### TASK OBJECTIVE
Every entry that follows must be written out exactly, apart from its pictures.

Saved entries
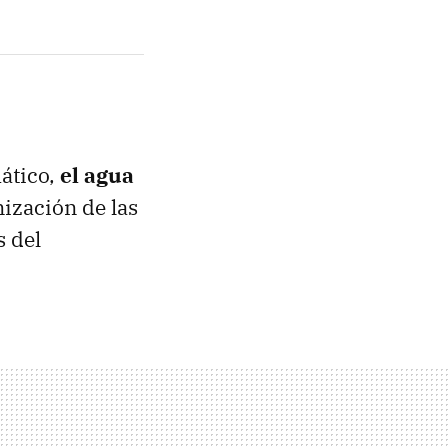
mático,
el agua
nización de las
s del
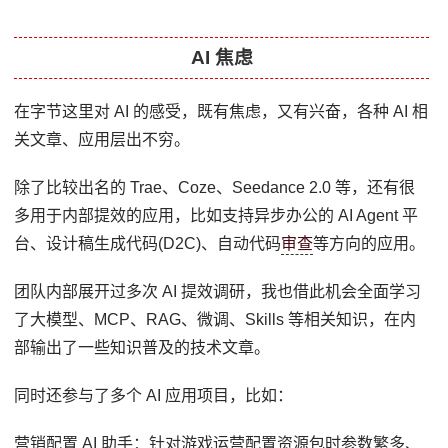
AI 焦虑
在字节这里对 AI 的感受，既有焦虑，又有兴奋，各种 AI 相
关文章、应用层出不穷。
除了比较出名的 Trae、Coze、Seedance 2.0 等，还有很
多用于内部提效的应用，比如支持异步办公的 AI Agent 平
台、设计稿生成代码(D2C)、自动代码
审查
等方向的应用。
团队内部展开过多次 AI 提效调研，我也借此机会全面学习
了大模型、MCP、RAG、微调、Skills 等相关知识，在内
部输出了一些知识普及的技术文章。
同时还参与了多个 AI 应用项目，比如：
营销配置 AI 助手：针对游戏运营配置资源包时参数繁多、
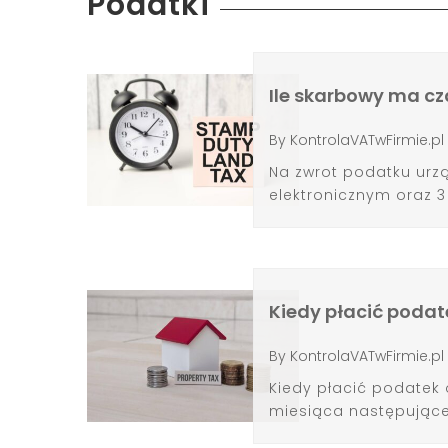
Podatki
Ile skarbowy ma c
By
KontrolaVATwFirmie.pl
Na zwrot podatku urzą
elektronicznym oraz 3 
Kiedy płacić podat
By
KontrolaVATwFirmie.pl
Kiedy płacić podatek
miesiąca następujące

### RESPONSE TO THIS EXERCISE
mático,
el agua
nización de las
s del
AI 焦虑
在字节这里对 AI 的感受，既有焦虑，又有兴奋，各种 AI 相
关文章、应用层出不穷。
除了比较出名的 Trae、Coze、Seedance 2.0 等，还有很
多用于内部提效的应用，比如支持异步办公的 AI Agent 平
台、设计稿生成代码(D2C)、自动代码
审查
等方向的应用。
团队内部展开过多次 AI 提效调研，我也借此机会全面学习
了大模型、MCP、RAG、微调、Skills 等相关知识，在内
部输出了一些知识普及的技术文章。
同时还参与了多个 AI 应用项目，比如：
营销配置 AI 助手：针对游戏运营配置资源包时参数繁多、
Podatki
Ile skarbowy ma c
By
KontrolaVATwFirmie.pl
Na zwrot podatku urzą
elektronicznym oraz 3 
Kiedy płacić podat
By
KontrolaVATwFirmie.pl
Kiedy płacić podatek
miesiąca następujące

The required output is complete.